**What you need to do**
Go over the entries and report the lines where the word "button" occurs.

**Material for this exercise**

%%

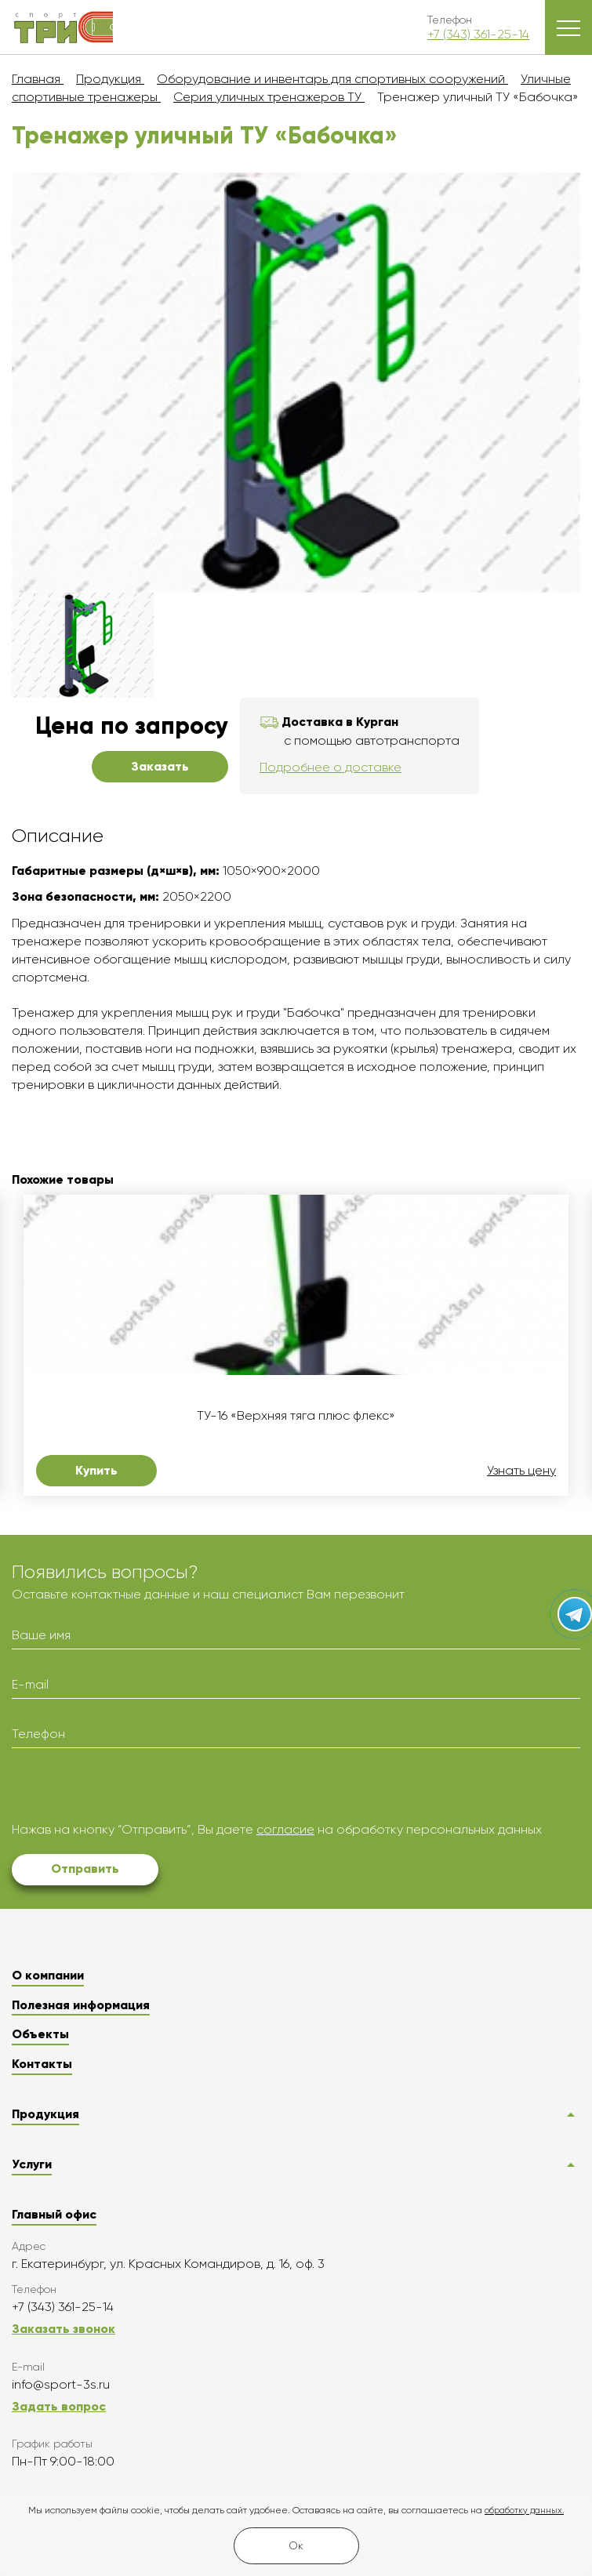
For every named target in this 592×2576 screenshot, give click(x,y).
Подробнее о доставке (330, 767)
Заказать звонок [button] (63, 2328)
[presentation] (131, 1790)
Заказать (160, 766)
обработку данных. (524, 2510)
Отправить (85, 1868)
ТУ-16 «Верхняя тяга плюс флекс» (296, 1416)
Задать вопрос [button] (59, 2406)
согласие (285, 1829)
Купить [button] (96, 1470)
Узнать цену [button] (521, 1471)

%%

**Answer to this task**
Заказать звонок [button] (63, 2328)
Задать вопрос [button] (59, 2406)
Купить [button] (96, 1470)
Узнать цену [button] (521, 1471)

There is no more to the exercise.